8. In essence, having obtained limited access, the Petitioner immediately helped herself to more. She poisoned Michael against the Respondent. Michael ran away and stayed with a totally unsuitable relative of the Respondent called Camille King, a single working lady. Arrangements for local schooling came to nothing. Eventually, Kaplan J. ordered Michael to go to the USA to an outward bound type school called "Pathfinders". The Petitioner appealed and obtained an immediate stay. That effectively thwarted the order. Pending appeal, Kaplan J. made an order by consent for Michael to go to USA under escort arranged by the Respondent for interview by an educational specialist and to attend a golf school. On arrival in San Francisco, Michael was hijacked by a person who was apparently the Petitioner's lawyer. Michael was taken to the home of the Petitioner's sister where he has stayed ever since. The Respondent has not seen Michael and has had no communication with him. Even letters and gifts are returned.

9. The full flavour of these unhappy events can be obtained from the judgments to which I have referred. In his judgment given on 12th December 1990 in relation to taking Te-ming to Taiwan, Kaplan J. said at p.11:

"Although there was no order preventing her from so doing, the taking of Te-ming to Taiwan during school term without the consent or knowledge of the father was a provocative and ill-thought out decision on the part of the mother."

10. In February 1991, Michael ran away from home as a result of an incident involving the Respondent. Kaplan J. saw Michael in his room the following day, 8th February, and in his judgment given the same day said at p.2:

"It is clear to me that the mother's relationship with Michael has improved quite considerably from the time when I first saw Michael. This was something which I hoped for because it was obviously desirable for Michael to develop a good relationship with his mother. Because I am satisfied from what Michael has told me and from what Miss Mok has told me that this relationship is doing well, I am prepared to increase the amount of access that the mother has to Michael. I now order that the mother has supervised access one Sunday, unsupervised the following Sunday and supervised again with his brother, of course, on the next Sunday. The mother has the right, and I encourage her to and always have done so, to contact Michael whether by telephone or by letter during the intervening period. I stress that at the moment I am not prepared to allow her to have uninterrupted access during the course of the week.
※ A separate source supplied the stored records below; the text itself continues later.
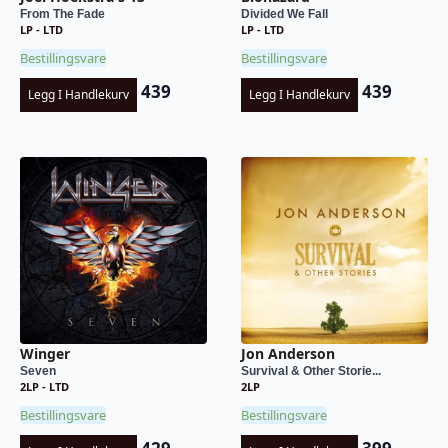
From The Fade
Divided We Fall
LP - LTD
LP - LTD
Bestillingsvare
Bestillingsvare
439
439
Legg I Handlekurv
Legg I Handlekurv
Winger
Jon Anderson
Seven
Survival & Other Storie...
2LP - LTD
2LP
Bestillingsvare
Bestillingsvare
Whether that is something to move to in the future, I know not, but in my judgment having considered this matter carefully, it is far too soon.

In relation to the incident last night, it may be in due course I will have to decide precisely what happened when I have seen affidavit evidence and possibly cross-examination if that becomes necessary. However, I have spoken to Michael and I am quite satisfied that Michael has not been subjected to the sort of violence that would justify taking him away from his father for a week."
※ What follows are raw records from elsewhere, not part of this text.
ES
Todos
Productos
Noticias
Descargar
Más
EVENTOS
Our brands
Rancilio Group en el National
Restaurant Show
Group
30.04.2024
11. On 12th March, Michael ran away again. He was immediately brought to court. Kaplan J. ordered Michael to stay with the family of a school friend called Williams. Michael left there on 17th March and lived with Camille King. He did not attend school. In April, the Respondent applied to send Michael to USA to Pathfinders. After a hearing lasting 6 days Kaplan J. delivered judgment on 6th May. At p.4 he said:

"I saw Michael and was aware of a change in his attitude, demeanour and behaviour since I first saw him in November 1990. When I told him that I thought boarding school was best for him and that seemed to be everyone's view he became angry, distressed and rude. I tried to tell him that I was trying to find somewhere for him to go while a suitable school was found but he was not prepared to talk about it and because of his anger and rudeness, I terminated the meeting."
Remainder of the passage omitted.